Restò confuso per un attimo, ma quello strano fenomeno lo aveva fatto infuriare ancora di più. Percepii il suo odio profondo e lo vidi avanzare verso di me, ma questa volta non avrebbe aspettato, mi avrebbe uccisa senza alcun preambolo, me lo sentivo. Un'altra figura arrivò dal nulla, così velocemente che quell'essere di oscurità non fece neanche in tempo a girarsi. Questa, però, aveva sembianze umane. Il suo braccio si illuminò e trapassò la parte destra del petto del mio assalitore, che lanciò un grido gutturale e contrattaccò, riuscendo a liberarsi e a fuggire. Forse perché avevo sbattuto la testa, o forse, semplicemente, perché mi sentivo come svuotata, svenni.

Quando mi svegliai era ancora notte. Provai ad alzarmi, ma un forte senso di vertigine me lo impedì. Mi tastai la fronte, ma il taglio era sparito. Ricordavo di avere diverse ferite, e non mi capacitavo di come potessi, in quel momento, sembrare illesa. Non potevo aver immaginato tutto, perché altrimenti avrei davvero dovuto considerare l'ipotesi di vedere uno psichiatra.

<Sai che russi?> disse una voce sconosciuta. La mia mano scattò subito verso la pistola, ma non trovò nulla. <Cerchi questa?> mi chiese la voce, quella di un ragazzo. Nonostante la poca luce che filtrava dalla finestra, riuscii a vedere una sagoma con in mano la mia pistola.

La toccava quasi con disgusto, tenendola tra pollice e indice.

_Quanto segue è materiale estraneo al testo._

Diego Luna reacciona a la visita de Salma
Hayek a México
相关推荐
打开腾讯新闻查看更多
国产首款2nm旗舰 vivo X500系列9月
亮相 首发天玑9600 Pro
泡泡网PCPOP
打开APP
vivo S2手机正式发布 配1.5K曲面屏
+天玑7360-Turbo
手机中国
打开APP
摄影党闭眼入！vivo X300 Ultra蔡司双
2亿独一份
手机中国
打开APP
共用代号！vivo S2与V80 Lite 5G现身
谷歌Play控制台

La pistola di riserva era in cucina, quindi calcolai la distanza fra il letto e la porta e capii di potercela fare. Saltai giù dal letto ma riuscii ad arrivare solo in corridoio, perché non avevo calcolato il fattore vertigini.

Stavo per cadere, sbattendo la faccia a terra per l'ennesima volta quella notte, quando qualcosa mi afferrò, mi tirò su e mi portò sul divano del soggiorno. Accese la luce e ci vollero un paio di secondi perché mi abituassi. Lui era appoggiato al muro e mi osservava circospetto. Aveva i capelli rossi, molto scuri, tendenti al castano, stesso colore per il sottile strato di barba.

Gli occhi, invece, erano di un azzurro chiarissimo. Il corpo era teso e questo accentuava i suoi muscoli, che si intravedevano sotto il maglione nero aderente. Era piuttosto sexy, dovevo ammetterlo.

<Hai finito di squadrarmi?> mi chiese scocciato.

Rimasi stupita dal tono duro della sua voce. <Scusa tanto se cerco di capire chi diamine mi ritrovo davanti> risposi acida.

<Il mio nome non è importante> continuò lui, non accennando minimamente ad usare un tono più gentile. <Ciò che importa è sapere perché ho fatto ciò che ho fatto>

<Sai, stasera ho preso parecchie botte in testa, quindi non sono in vena di indovinelli. Siamo in casa mia e le domande le faccio io!> esclamai irritata. <Prima di tutto: come hai fatto ad entrare?>

<Le chiavi erano nel quadro della macchina> disse semplicemente, guardandomi come se fosse la cosa più ovvia del mondo. Cavolo! Che figura da idiota! Pensai bene alla domanda stavolta.